= John Wolff =

American legal scholar

John Wolff (1906–2005) served as an adjunct professor of law at Georgetown University Law Center for 44 years until his death on December 7, 2005 In addition to teaching, he worked for the government and was a consultant on Foreign and International Law in Washington, D.C., and published articles in numerous American and German legal publications. He was a lieutenant colonel in the Judge Advocate General's Corps of the U.S. Army and a deputy to the U.S. representative to the United Nations War Crimes Commission. He also served as an advisor on international and foreign law to the U.S. Department of Justice and served as deputy chairman of the Council on International Law of the Federal Bar Association.

He graduated with an LL.D. from the University of Heidelberg and later received an LL.M. from Columbia University. In addition to Georgetown, Professor Wolff lectured at the Universities of Munich and Muenster in Germany as well as the Law Society of Berlin.

Professor Wolff received three awards from Georgetown University.
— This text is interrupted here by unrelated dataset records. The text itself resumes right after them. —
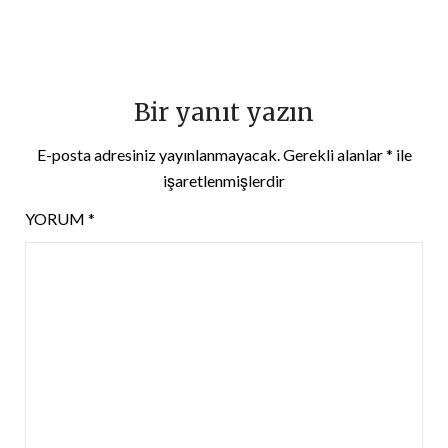
Bir yanıt yazın
E-posta adresiniz yayınlanmayacak.
Gerekli alanlar
*
ile
işaretlenmişlerdir
YORUM
*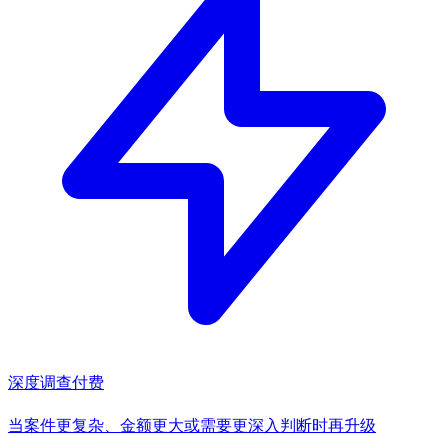
深度调查
付费
当案件更复杂、金额更大或需要更深入判断时再升级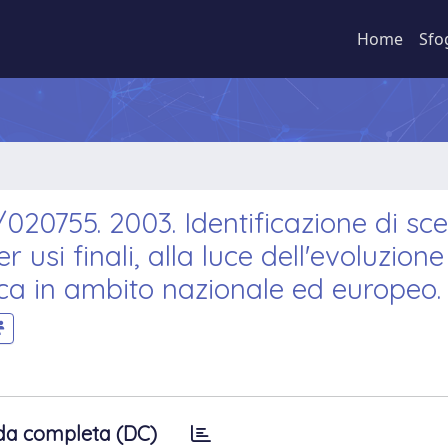
Home
Sfo
020755. 2003. Identificazione di sce
 usi finali, alla luce dell'evoluzione
ca in ambito nazionale ed europeo.
da completa (DC)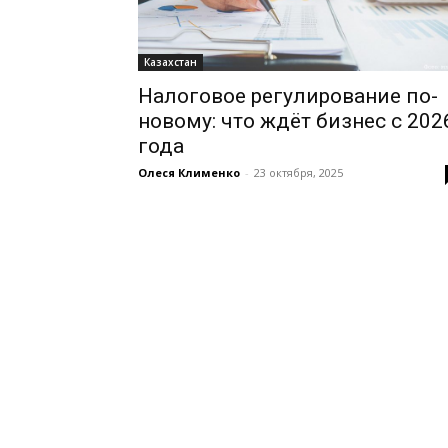
Казахстан
Налоговое регулирование по-
новому: что ждёт бизнес с 202
года
Олеся Клименко
-
23 октября, 2025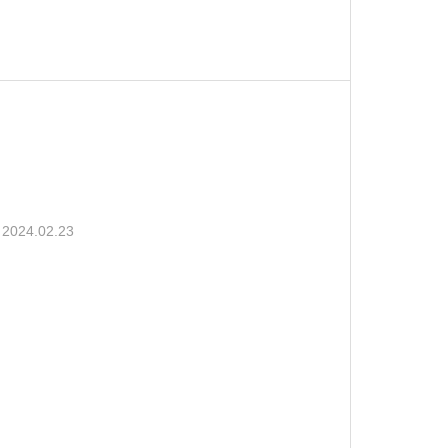
るようですが、申請から審査に3年かか
ものであると言わざるを得ません。そん
2024.02.23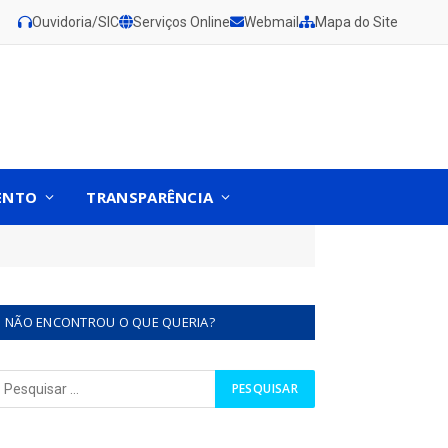
Ouvidoria/SIC
Serviços Online
Webmail
Mapa do Site
ENTO
TRANSPARÊNCIA
NÃO ENCONTROU O QUE QUERIA?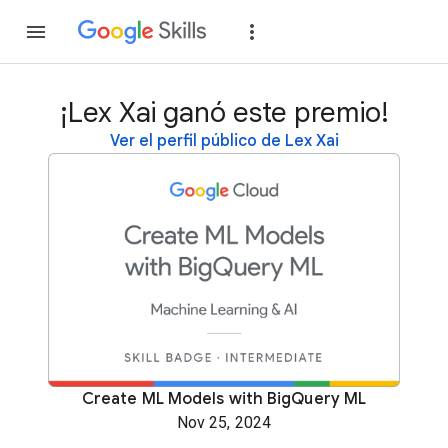
Unirse
Acceder
¡Lex Xai ganó este premio!
Ver el perfil público de Lex Xai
In 1981, he received the Vicennial Medal in recognition of his distinguished 20 years of service. In 1988, he received the Charles Fahy Distinguished Adjunct Professor Award. In 2003, he received a Certificate of Appreciation in recognition of his loyalty and commitment to Georgetown University and 42 years of outstanding teaching.

In 2004, Georgetown permanently honored Professor Wolff through dedication of the John Wolff International and Comparative Law Library.